5 tried-and-true strategies to help founders crush time management
This Symbl for Startups content series separates facts about the founder journey from fiction — with a little help from program mentors and startup experts. For additional information about how early stage businesses can benefit from the Symbl for Startups program, reach out to email@example.com.
“Time isn’t the main thing. It’s the only thing.” — Miles Davis
Finding balance is one of the most important things for founders to focus on as they build their businesses from the ground up. Burnout can take between 1 and 3 years to recover from, according to some experts, and the acceleration of remote work has made it significantly more difficult for teams to delineate work-life boundaries. Additionally, employees of early stage companies often find themselves wearing many hats, which means conscious prioritization is key for success.
In this article we’ll delve into a few helpful methods today’s entrepreneurs can implement to manage their workflows, keep exhaustion at bay and optimize productivity.
Make a daily game plan
There are many powerful benefits that arise from writing down your daily, weekly, monthly and yearly goals, but the most important of these is the daily to-do list. Invest in a planner with ample room for notes and diagrams and commit to spending the first 30 minutes of each day going over everything you hope to accomplish — experts widely agree that writing by hand has a leg up over typing in terms of information retention.

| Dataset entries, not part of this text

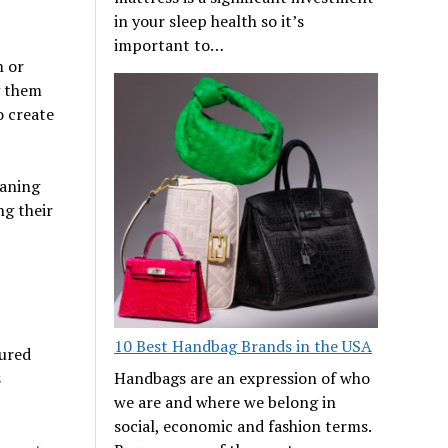
in your sleep health so it’s
important to…
m or
g them
o create
eaning
g their
10 Best Handbag Brands in the USA
tured
s
Handbags are an expression of who
we are and where we belong in
social, economic and fashion terms.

Getting started on less-than-exciting tasks is easier when you have a tangible goal to move toward, and you’ll fuel a sense of accomplishment by ticking off each box as you complete them.
First things first
An important aspect of creating your daily game plan involves prioritizing tasks from most important to least important. One way to do this is through the ABCDE method, which Time Hack Hero attributes to time management expert Alan Lakein. Basically, the most important tasks (aim for three or less) are assigned “A” level, less critical obligations that are still important or have a time constraint are assigned “B” level, “C”-level tasks are nice to get done but don’t have a time constraint, tasks assigned to “D” level can be delegated and everything else falls under “E.”
Ideally, you would complete all “A” tasks prior to starting on any “B” tasks, and so forth. This method prevents you from wasting time tackling the easiest tasks first and brushing off the ones that will actually have an impact on your business. If you’re having trouble prioritizing tasks, feel free to reach out to the Symbl for Startups team to ask about mentorship opportunities and a personalized plan for your business.

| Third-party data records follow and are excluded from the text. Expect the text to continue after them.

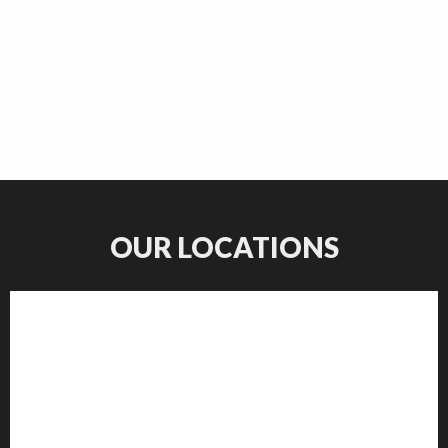
OUR LOCATIONS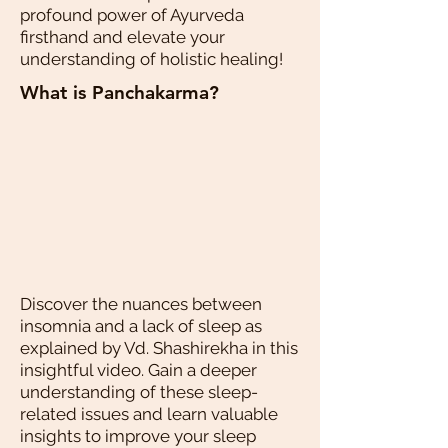
profound power of Ayurveda
firsthand and elevate your
understanding of holistic healing!
What is Panchakarma?
Discover the nuances between
insomnia and a lack of sleep as
explained by Vd. Shashirekha in this
insightful video. Gain a deeper
understanding of these sleep-
related issues and learn valuable
insights to improve your sleep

Put unstructured rest time on your schedule
This is arguably the most crucial item on the list. Humans simply cannot function without adequate resting periods interspersed throughout the day, and if you are a founder who puts your own needs last (so, all of you) then you’re at an even higher risk of burnout. If your team operates using shared calendars, make sure you pad yours with at least 17 minutes of rest for every 52 minutes of nose-to-the-grindstone concentration. This ratio comes from a study done by The Draugiem Group that tracked the number and cadence of breaks an organization’s top-performing employees took.
Something else to note is that your rest periods aren’t for non-work related tasks (grocery lists, etc.). They are meant to be unplugged, creative in nature and above all relaxing. Get up and remind yourself you have a physical body to move and take care of. Remember that you are a human being before you are a human “doing,” and your body and mind will be better off down the road if given adequate space and time to just be.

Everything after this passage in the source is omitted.